## SOURCE DATA:
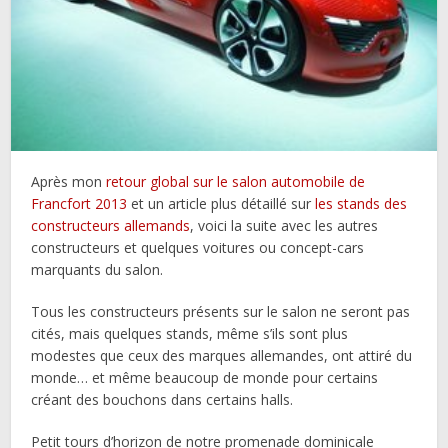
Après mon
retour global sur le salon automobile de
Francfort 2013
et un article plus détaillé sur
les stands des
constructeurs allemands
, voici la suite avec les autres
constructeurs et quelques voitures ou concept-cars
marquants du salon.
Tous les constructeurs présents sur le salon ne seront pas
cités, mais quelques stands, même s’ils sont plus
modestes que ceux des marques allemandes, ont attiré du
monde… et même beaucoup de monde pour certains
créant des bouchons dans certains halls.
Petit tours d’horizon de notre promenade dominicale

## WORK ORDER:
Repeat every record above exactly, but drop the pictures.

## RESULT OF THE EXERCISE:
Après mon
retour global sur le salon automobile de
Francfort 2013
et un article plus détaillé sur
les stands des
constructeurs allemands
, voici la suite avec les autres
constructeurs et quelques voitures ou concept-cars
marquants du salon.
Tous les constructeurs présents sur le salon ne seront pas
cités, mais quelques stands, même s’ils sont plus
modestes que ceux des marques allemandes, ont attiré du
monde… et même beaucoup de monde pour certains
créant des bouchons dans certains halls.
Petit tours d’horizon de notre promenade dominicale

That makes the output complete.